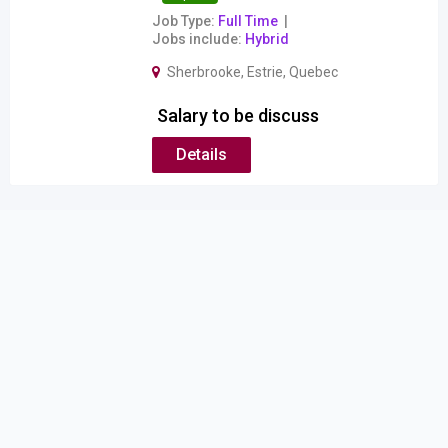
Job Type
Full Time
Jobs include
Hybrid
Sherbrooke
,
Estrie
,
Quebec
Salary to be discuss
Details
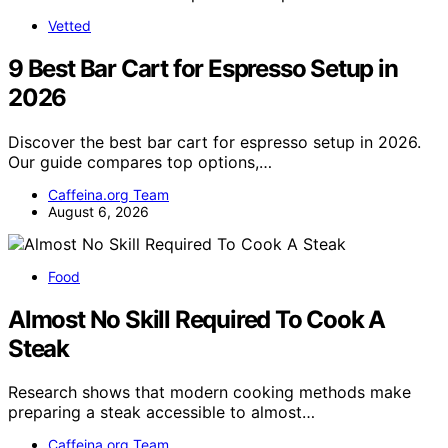
Vetted
9 Best Bar Cart for Espresso Setup in
2026
Discover the best bar cart for espresso setup in 2026.
Our guide compares top options,…
Caffeina.org Team
August 6, 2026
Food
Almost No Skill Required To Cook A
Steak
Research shows that modern cooking methods make
preparing a steak accessible to almost…
Caffeina.org Team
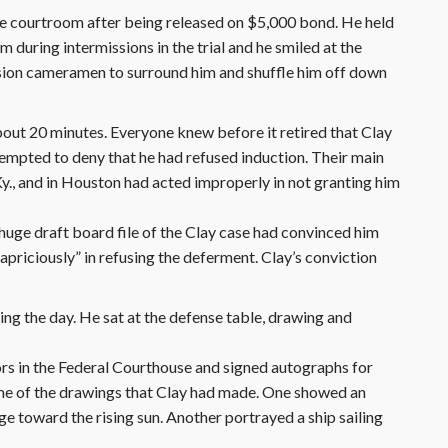
he courtroom after being released on $5,000 bond. He held
uring intermissions in the trial and he smiled at the
sion cameramen to surround him and shuffle him off down
bout 20 minutes. Everyone knew before it retired that Clay
empted to deny that he had refused induction. Their main
 Ky., and in Houston had acted improperly in not granting him
huge draft board file of the Clay case had convinced him
capriciously” in refusing the deferment. Clay’s conviction
ing the day. He sat at the defense table, drawing and
ors in the Federal Courthouse and signed autographs for
ome of the drawings that Clay had made. One showed an
e toward the rising sun. Another portrayed a ship sailing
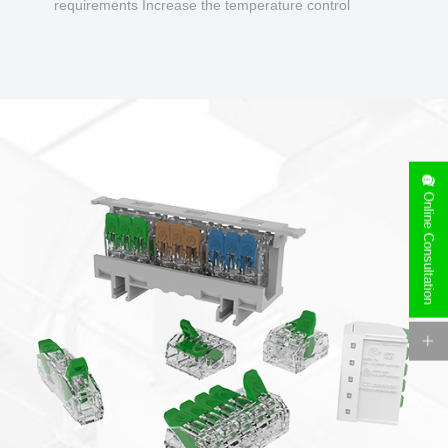
requirements Increase the temperature control
design to make charging safer.
Online Consultation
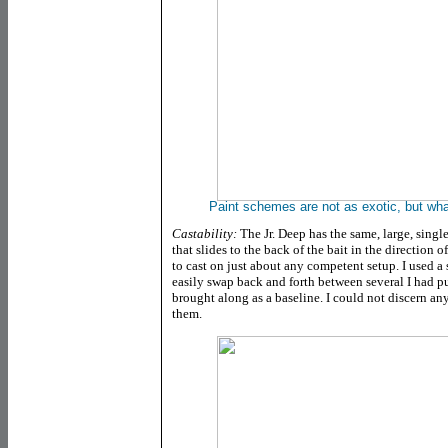
Paint schemes are not as exotic, but wh
Castability:
The Jr. Deep has the same, large, single
that slides to the back of the bait in the direction 
to cast on just about any competent setup. I used a 
easily swap back and forth between several I had p
brought along as a baseline. I could not discern any
them.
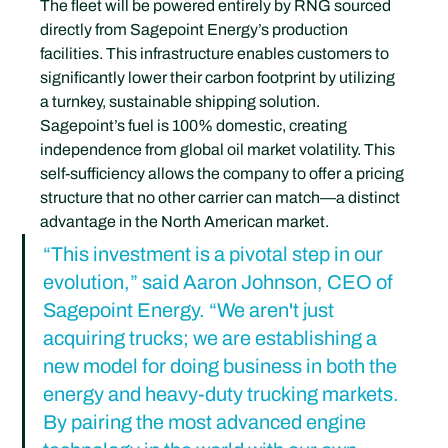
The fleet will be powered entirely by RNG sourced 
directly from Sagepoint Energy’s production 
facilities. This infrastructure enables customers to 
significantly lower their carbon footprint by utilizing 
a turnkey, sustainable shipping solution. 
Sagepoint’s fuel is 100% domestic, creating 
independence from global oil market volatility. This 
self-sufficiency allows the company to offer a pricing 
structure that no other carrier can match—a distinct 
advantage in the North American market.
“This investment is a pivotal step in our 
evolution,” said Aaron Johnson, CEO of 
Sagepoint Energy. “We aren't just 
acquiring trucks; we are establishing a 
new model for doing business in both the 
energy and heavy-duty trucking markets. 
By pairing the most advanced engine 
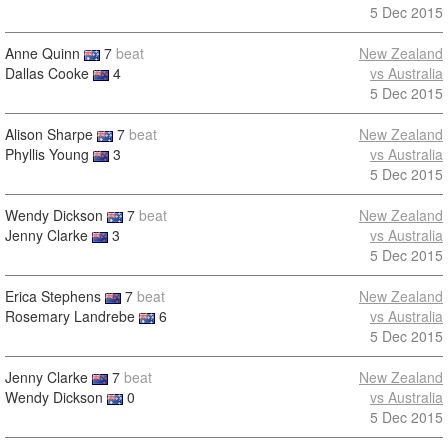
5 Dec 2015
Anne Quinn
7
beat
New Zealand
Dallas Cooke
4
vs Australia
5 Dec 2015
Alison Sharpe
7
beat
New Zealand
Phyllis Young
3
vs Australia
5 Dec 2015
Wendy Dickson
7
beat
New Zealand
Jenny Clarke
3
vs Australia
5 Dec 2015
Erica Stephens
7
beat
New Zealand
Rosemary Landrebe
6
vs Australia
5 Dec 2015
Jenny Clarke
7
beat
New Zealand
Wendy Dickson
0
vs Australia
5 Dec 2015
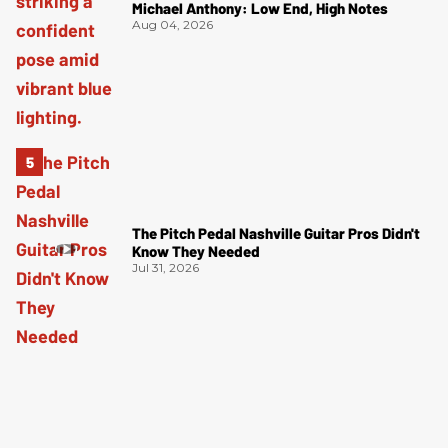
Michael Anthony: Low End, High Notes
Aug 04, 2026
The Pitch Pedal Nashville Guitar Pros Didn't
Know They Needed
Jul 31, 2026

* _Directions for this task_
Images are not part of the copy. Everything else in the records must be reproduced exactly.

* _Task solution_
Job Type
Full Time
Jobs include
Hybrid
Sherbrooke
,
Estrie
,
Quebec
Salary to be discuss
Details
Vetted
9 Best Bar Cart for Espresso Setup in
2026
Discover the best bar cart for espresso setup in 2026.
Our guide compares top options,…
Caffeina.org Team
August 6, 2026
Food
Almost No Skill Required To Cook A
Steak
Research shows that modern cooking methods make
preparing a steak accessible to almost…
Caffeina.org Team
he courtroom after being released on $5,000 bond. He held
uring intermissions in the trial and he smiled at the
sion cameramen to surround him and shuffle him off down
bout 20 minutes. Everyone knew before it retired that Clay
empted to deny that he had refused induction. Their main
 Ky., and in Houston had acted improperly in not granting him
huge draft board file of the Clay case had convinced him
capriciously” in refusing the deferment. Clay’s conviction
ing the day. He sat at the defense table, drawing and
ors in the Federal Courthouse and signed autographs for
ome of the drawings that Clay had made. One showed an
e toward the rising sun. Another portrayed a ship sailing
requirements Increase the temperature control
design to make charging safer.
Online Consultation
Paint schemes are not as exotic, but wh
Castability:
The Jr. Deep has the same, large, single
that slides to the back of the bait in the direction 
to cast on just about any competent setup. I used a 
easily swap back and forth between several I had p
brought along as a baseline. I could not discern any
them.
The fleet will be powered entirely by RNG sourced 
directly from Sagepoint Energy’s production 
facilities. This infrastructure enables customers to 
significantly lower their carbon footprint by utilizing 
a turnkey, sustainable shipping solution. 
Sagepoint’s fuel is 100% domestic, creating 
independence from global oil market volatility. This 
self-sufficiency allows the company to offer a pricing 
structure that no other carrier can match—a distinct 
advantage in the North American market.
“This investment is a pivotal step in our 
evolution,” said Aaron Johnson, CEO of 
Sagepoint Energy. “We aren't just 
acquiring trucks; we are establishing a 
new model for doing business in both the 
energy and heavy-duty trucking markets. 
By pairing the most advanced engine 
5 Dec 2015
Anne Quinn
7
beat
New Zealand
Dallas Cooke
4
vs Australia
5 Dec 2015
Alison Sharpe
7
beat
New Zealand
Phyllis Young
3
vs Australia
5 Dec 2015
Wendy Dickson
7
beat
New Zealand
Jenny Clarke
3
vs Australia
5 Dec 2015
Erica Stephens
7
beat
New Zealand
Rosemary Landrebe
6
vs Australia
5 Dec 2015
Jenny Clarke
7
beat
New Zealand
Wendy Dickson
0
vs Australia
5 Dec 2015
Michael Anthony: Low End, High Notes
Aug 04, 2026
The Pitch Pedal Nashville Guitar Pros Didn't
Know They Needed
Jul 31, 2026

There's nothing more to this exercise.